[[ Input data, beginning ]]

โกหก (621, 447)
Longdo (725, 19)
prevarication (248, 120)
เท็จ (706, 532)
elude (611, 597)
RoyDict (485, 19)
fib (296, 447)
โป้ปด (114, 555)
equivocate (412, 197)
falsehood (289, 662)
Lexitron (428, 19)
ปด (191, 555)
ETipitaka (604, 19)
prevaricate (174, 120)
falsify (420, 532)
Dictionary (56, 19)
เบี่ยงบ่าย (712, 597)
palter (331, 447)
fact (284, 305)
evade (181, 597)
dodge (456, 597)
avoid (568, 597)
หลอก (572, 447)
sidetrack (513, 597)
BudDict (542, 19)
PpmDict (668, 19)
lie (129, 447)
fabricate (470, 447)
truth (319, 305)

[[ Input data, end ]]
[[ Input data, beginning ]]

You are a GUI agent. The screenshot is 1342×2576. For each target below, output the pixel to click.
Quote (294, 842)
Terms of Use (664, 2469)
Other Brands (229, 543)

[[ Input data, end ]]
[[ Input data, beginning ]]

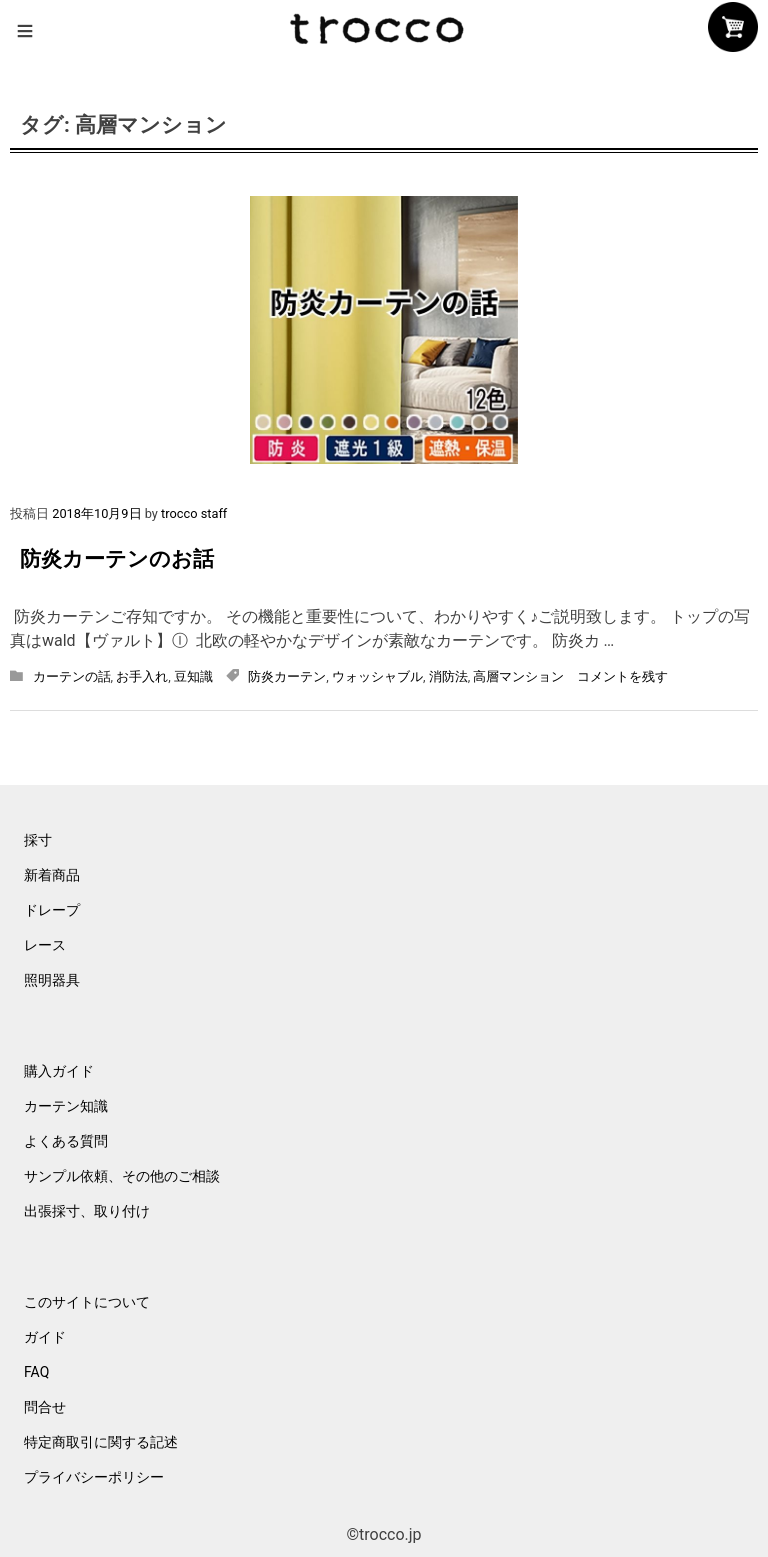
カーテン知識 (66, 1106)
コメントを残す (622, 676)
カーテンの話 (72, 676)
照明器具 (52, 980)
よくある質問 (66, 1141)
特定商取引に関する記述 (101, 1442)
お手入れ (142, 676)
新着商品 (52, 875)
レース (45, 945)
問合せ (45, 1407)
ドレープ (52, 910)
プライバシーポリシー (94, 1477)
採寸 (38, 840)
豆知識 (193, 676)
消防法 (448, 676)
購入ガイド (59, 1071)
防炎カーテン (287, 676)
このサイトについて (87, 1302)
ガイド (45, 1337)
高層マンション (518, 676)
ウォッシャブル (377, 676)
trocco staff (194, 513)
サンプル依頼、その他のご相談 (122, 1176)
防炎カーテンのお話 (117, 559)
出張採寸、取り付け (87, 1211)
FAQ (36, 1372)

[[ Input data, end ]]

● Problem statement:
Reproduce exactly the section above that begins at the line containing "プライバシーポリシー (94, 1477)" and ends at the line containing "FAQ (36, 1372)", leaving out all other lines.

● Reply:
プライバシーポリシー (94, 1477)
採寸 (38, 840)
豆知識 (193, 676)
消防法 (448, 676)
購入ガイド (59, 1071)
防炎カーテン (287, 676)
このサイトについて (87, 1302)
ガイド (45, 1337)
高層マンション (518, 676)
ウォッシャブル (377, 676)
trocco staff (194, 513)
サンプル依頼、その他のご相談 (122, 1176)
防炎カーテンのお話 (117, 559)
出張採寸、取り付け (87, 1211)
FAQ (36, 1372)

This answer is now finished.